For his part, the Director General of the Syrian Investment Agency, Madian Diab, stated that a circular was issued defining the procedural mechanism for granting the tax reduction stipulated in the second clause of Paragraph C of Article 21 of Investment Law No. 18 of 2021, which specified a 50 percent reduction of income tax, for a period of 10 years. Which includes all projects that use a local component of at least 50 percent, including projects in cities and industrial areas.
Diab added: “The Syrian Investment Agency continues to provide more investment incentives and facilities, to support and stimulate the industry sector and protect the local industrial product, to facilitate the return of national investments, especially in cities and industrial areas, such as paying the value of shares in installments, in addition to financing facilities such as interest rate support and tax and customs exemptions.” In addition to the support provided by the Domestic Production and Exports Support and Development Authority and the benefits of the import substitution program.
The Management Committee of the Central Bank of Syria issued a decision regarding the issuance of two bulletins by the bank, the first under the name of the Remittances and Exchange Bulletin, and the second under the name of the Banks Bulletin.
The decision included:
Article (1): The Central Bank of Syria / Directorate of Banking Operations issues a daily bulletin under the name “Remittance and Exchange Bulletin” and a daily bulletin under the name “Banks Bulletin”.
Article (2): The “Remittance and Exchange Bulletin” shall be applied in the following uses:
1- Purchasing foreign exchange in cash from natural persons, through exchange companies and operating banks licensed to deal in foreign exchange.
2- Purchasing foreign commercial transfers, incoming transfers to natural persons, and incoming transfers through global transfer networks.
3- Evaluation of the periodic financial statements of the licensed exchange companies.
Article (3) Other than what was mentioned above of this decision, the relevant decisions are applied so that:
1- The “Banks” bulletin replaces the “Banks and Exchange” bulletin.

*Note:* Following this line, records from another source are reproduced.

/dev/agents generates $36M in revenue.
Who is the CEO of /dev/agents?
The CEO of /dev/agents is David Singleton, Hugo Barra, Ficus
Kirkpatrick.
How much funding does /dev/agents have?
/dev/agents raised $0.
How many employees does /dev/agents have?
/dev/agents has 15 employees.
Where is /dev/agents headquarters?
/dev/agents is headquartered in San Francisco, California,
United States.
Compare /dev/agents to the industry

2- The “delivery price of transfers to legal persons” mentioned in the banks’ bulletin replaces the “delivery price of personal transfers” mentioned in the banks and exchange bulletins, and is applied to the purchase of transfers received from legal persons from abroad that are not included in paragraph (2) of Article 2 above.
The Central Bank of Syria issued Decision No. 144, regarding the approval of a new exchange rates bulletin called the Remittances and Exchange Bulletin, according to which banks and exchange companies are allowed to receive the values of incoming foreign transfers and to disburse cash (cash), according to an exchange rate close to the trading price (the price determined according to supply and demand in the foreign exchange market In addition to adjusting the price of remittances and exchange, this decision achieves important advantages, namely:
Facilitating direct disbursement operations with banks.
Raising the exchange rate for incoming transfers through global transfer networks such as Western Union.